YOU ARE AT:Archived ArticlesSHAREHOLDERS SUE PREMIERE TECHNOLOGIES

SHAREHOLDERS SUE PREMIERE TECHNOLOGIES

NEW YORK-At least four class-action shareholder lawsuits were filed between June 25 and July 1 against Premiere Technologies Inc., an Atlanta-based company that provides enhanced services to paging and other telecommunications carriers.

In January 1997, Paging Network Inc. began offering Premiere Technologies’ WorldLink platform of enhanced telephony services, according to an April 1997 research report by The Robinson-Humphrey Co. Inc., Atlanta.

All four lawsuits against Premiere Technologies were filed in the U.S. District Court for the Northern District of Georgia.

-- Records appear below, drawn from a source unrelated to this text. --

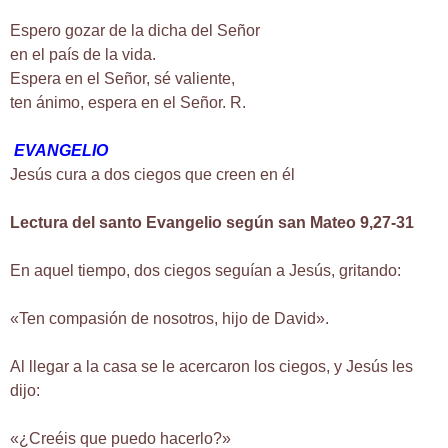
Espero gozar de la dicha del Señor
en el país de la vida.
Espera en el Señor, sé valiente,
ten ánimo, espera en el Señor. R.
EVANGELIO
Jesús cura a dos ciegos que creen en él
Lectura del santo Evangelio según san Mateo 9,27-31
En aquel tiempo, dos ciegos seguían a Jesús, gritando:
«Ten compasión de nosotros, hijo de David».
Al llegar a la casa se le acercaron los ciegos, y Jesús les
dijo:
«¿Creéis que puedo hacerlo?»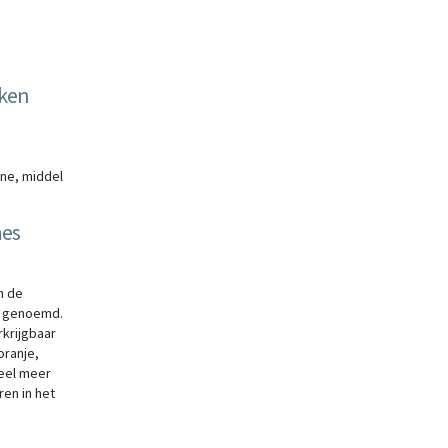
kken
ine, middel
mes
n de
n genoemd.
rkrijgbaar
oranje,
 veel meer
en in het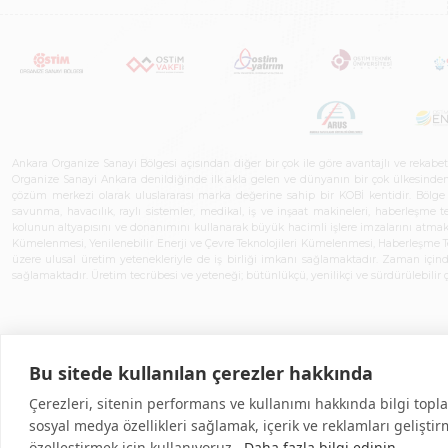
Ankara Organize Sanayi Bölgesi açısından diğer bir çok ile göre avantajlı ve rekab
Organize Sanayi Ankara denildiğinde ilk akla gelen ve dünyanın bir çok ülkesinden her
çözüm merkezi olarak uluslararası marka değerine sahip bir KOBİ kentidir. Bölge iş
savunma, havacılık, raylı sistemler, medikal, iş ve inşaat makineleri, haberleşme 
kolunun altyapısını ve donanımını kullanarak büyük hacimli işlere imzalarını atmak
Kümelenmesi, Yenilenebilir Enerji ve Çevre Teknolojileri Kümelenmesi, Haberleşm
üzere ulusal üretim yetenekleriyle de iş birliği imkanı sağlamaktadır. Zaman içinde 
sağlamaktadır. Üretim tecrübesi ve yeteneği; bütünlükçü, yenilikçi ve sürdürülebili
Bu sitede kullanılan çerezler hakkında
Çerezleri, sitenin performans ve kullanımı hakkında bilgi topla
sosyal medya özellikleri sağlamak, içerik ve reklamları gelişti
özelleştirmek için kullanıyoruz.
Daha fazla bilgi edinin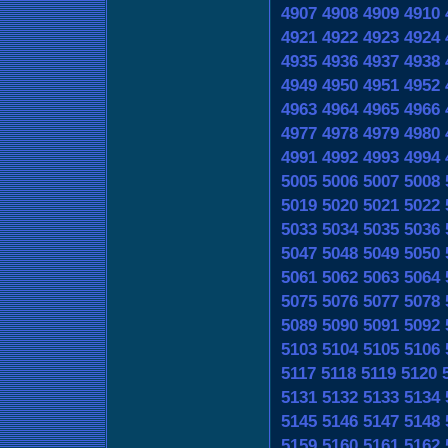
4907
4908
4909
4910
4921
4922
4923
4924
4935
4936
4937
4938
4949
4950
4951
4952
4963
4964
4965
4966
4977
4978
4979
4980
4991
4992
4993
4994
5005
5006
5007
5008
5019
5020
5021
5022
5033
5034
5035
5036
5047
5048
5049
5050
5061
5062
5063
5064
5075
5076
5077
5078
5089
5090
5091
5092
5103
5104
5105
5106
5117
5118
5119
5120
5131
5132
5133
5134
5145
5146
5147
5148
5159
5160
5161
5162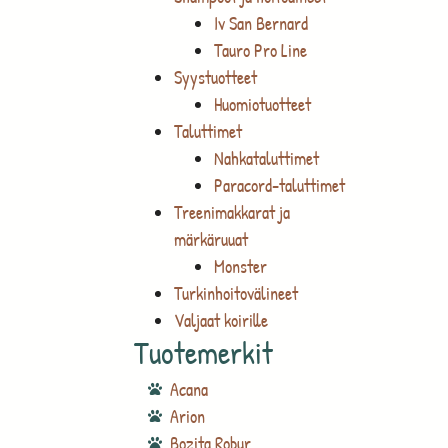
Iv San Bernard
Tauro Pro Line
Syystuotteet
Huomiotuotteet
Taluttimet
Nahkataluttimet
Paracord-taluttimet
Treenimakkarat ja
märkäruuat
Monster
Turkinhoitovälineet
Valjaat koirille
Tuotemerkit
Acana
Arion
Bozita Robur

Three charge the company with violating between April 2, 1997, and June 10 certain sections of the Securities Exchange Act of 1934. The fourth defines the so-called class period from Feb. 3 through June 10.

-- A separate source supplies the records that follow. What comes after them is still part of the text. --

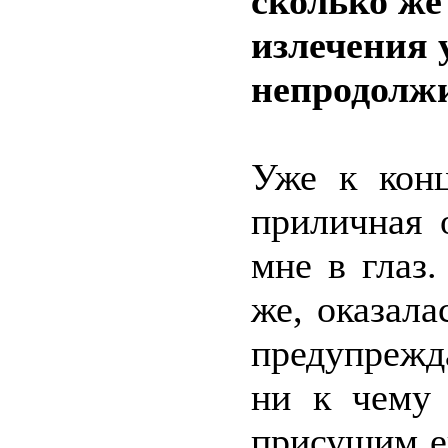
сколько же
излечения у
непродолжи
Уже к конц
приличная 
мне в глаз
же, оказала
предупрежд
ни к чему 
присущим е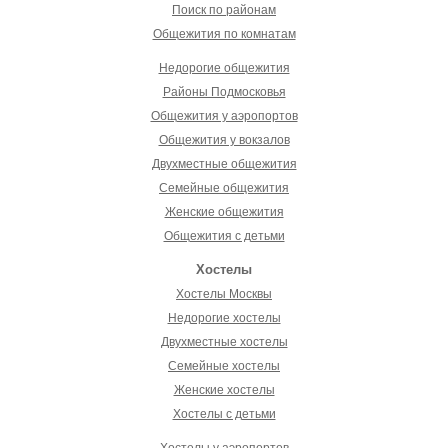
Поиск по районам
Общежития по комнатам
Недорогие общежития
Районы Подмосковья
Общежития у аэропортов
Общежития у вокзалов
Двухместные общежития
Семейные общежития
Женские общежития
Общежития с детьми
Хостелы
Хостелы Москвы
Недорогие хостелы
Двухместные хостелы
Семейные хостелы
Женские хостелы
Хостелы с детьми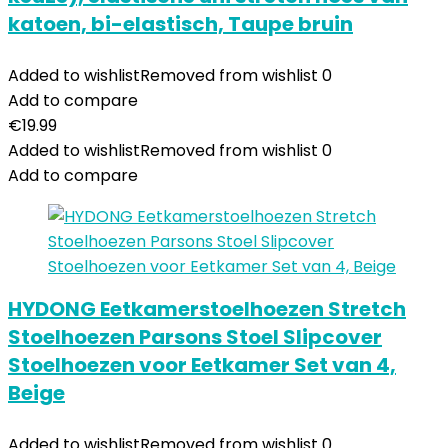
katoen, bi-elastisch, Taupe bruin
Added to wishlist
Removed from wishlist
0
Add to compare
€
19.99
Added to wishlist
Removed from wishlist
0
Add to compare
HYDONG Eetkamerstoelhoezen Stretch
Stoelhoezen Parsons Stoel Slipcover
Stoelhoezen voor Eetkamer Set van 4,
Beige
Added to wishlist
Removed from wishlist
0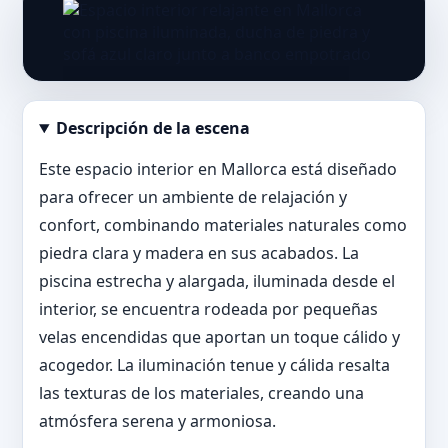
Descripción de la escena
Abrir imagen en tamaño completo
Este espacio interior en Mallorca está diseñado
para ofrecer un ambiente de relajación y
confort, combinando materiales naturales como
piedra clara y madera en sus acabados. La
piscina estrecha y alargada, iluminada desde el
interior, se encuentra rodeada por pequeñas
velas encendidas que aportan un toque cálido y
acogedor. La iluminación tenue y cálida resalta
las texturas de los materiales, creando una
atmósfera serena y armoniosa.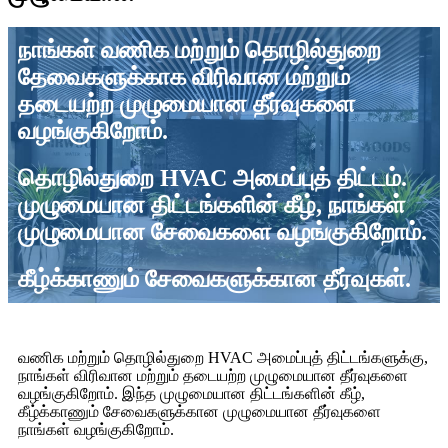
நாங்கள் வணிக மற்றும் தொழில்துறை
தேவைகளுக்காக விரிவான மற்றும்
தடையற்ற முழுமையான தீர்வுகளை
வழங்குகிறோம்.
தொழில்துறை HVAC அமைப்புத் திட்டம்.
முழுமையான திட்டங்களின் கீழ், நாங்கள்
முழுமையான சேவைகளை வழங்குகிறோம்.
கீழ்க்காணும் சேவைகளுக்கான தீர்வுகள்.
வணிக மற்றும் தொழில்துறை HVAC அமைப்புத் திட்டங்களுக்கு,
நாங்கள் விரிவான மற்றும் தடையற்ற முழுமையான தீர்வுகளை
வழங்குகிறோம். இந்த முழுமையான திட்டங்களின் கீழ்,
கீழ்க்காணும் சேவைகளுக்கான முழுமையான தீர்வுகளை
நாங்கள் வழங்குகிறோம்.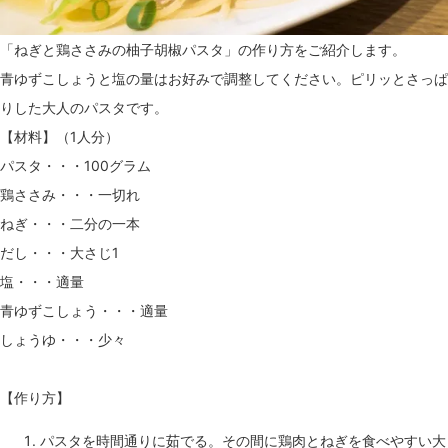
「ねぎと鶏ささみの柚子胡椒パスタ」の作り方をご紹介します。
青ゆずこしょうと塩の量はお好みで調整してください。ピリッとさっぱ
りした大人のパスタです。
【材料】（1人分）
パスタ・・・100グラム
鶏ささみ・・・一切れ
ねぎ・・・二分の一本
だし・・・大さじ1
塩・・・適量
青ゆずこしょう・・・適量
しょうゆ・・・少々
【作り方】
パスタを時間通りに茹でる。その間に鶏肉とねぎを食べやすい大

“Because of the issuance of false and misleading statements and omissions about Premiere Technologies’ business and true financial condition, [its] common stock was artificially inflated during the class period,” said a June 26 announcement by the law firms of Chitwood & Harley and of Wolf Haldenstein Adler Freeman & Herz L.L.P.

“The market price of [the company’s] stock plummeted from a class-period high of $32.18 per share to close June 10 at $10.37 … In late May, the company filed with the [Securities and Exchange Commission] the April sale of 300,000 shares by Premiere President Boland Jones at $32.13.”

Responding to this first complaint, Premiere Technologies issued a statement that it had reviewed the lawsuit, believes it to be without merit and will defend against it vigorously.

All four complaints were filed following Premiere Technologies’ June 10 announcement that it expected a second-quarter, after-tax loss between 7 cents per share and 10 cents per share.

Savett Frutkin Podell & Ryan P.C., a Philadelphia law firm representing one of the complainants, said in its announcement of a lawsuit filed July 1: “Plaintiff alleges … that defendants deceived the investing public by touting the purported synergies and economies created by the company’s aggressive acquisition program, in particular the acquisition of Voice-Tel Enterprises (a provider of digital voice-mail services), while knowing throughout the class period that [Premiere Technologies] had neither the systems nor management structure in place to integrate the new acquisitions.”

Premiere’s consolidated services include universal messaging, voice mail, fax mail, e-mail, screen-based messaging, follow-me single number services, text-to-speech, voice recognition and electronic billing.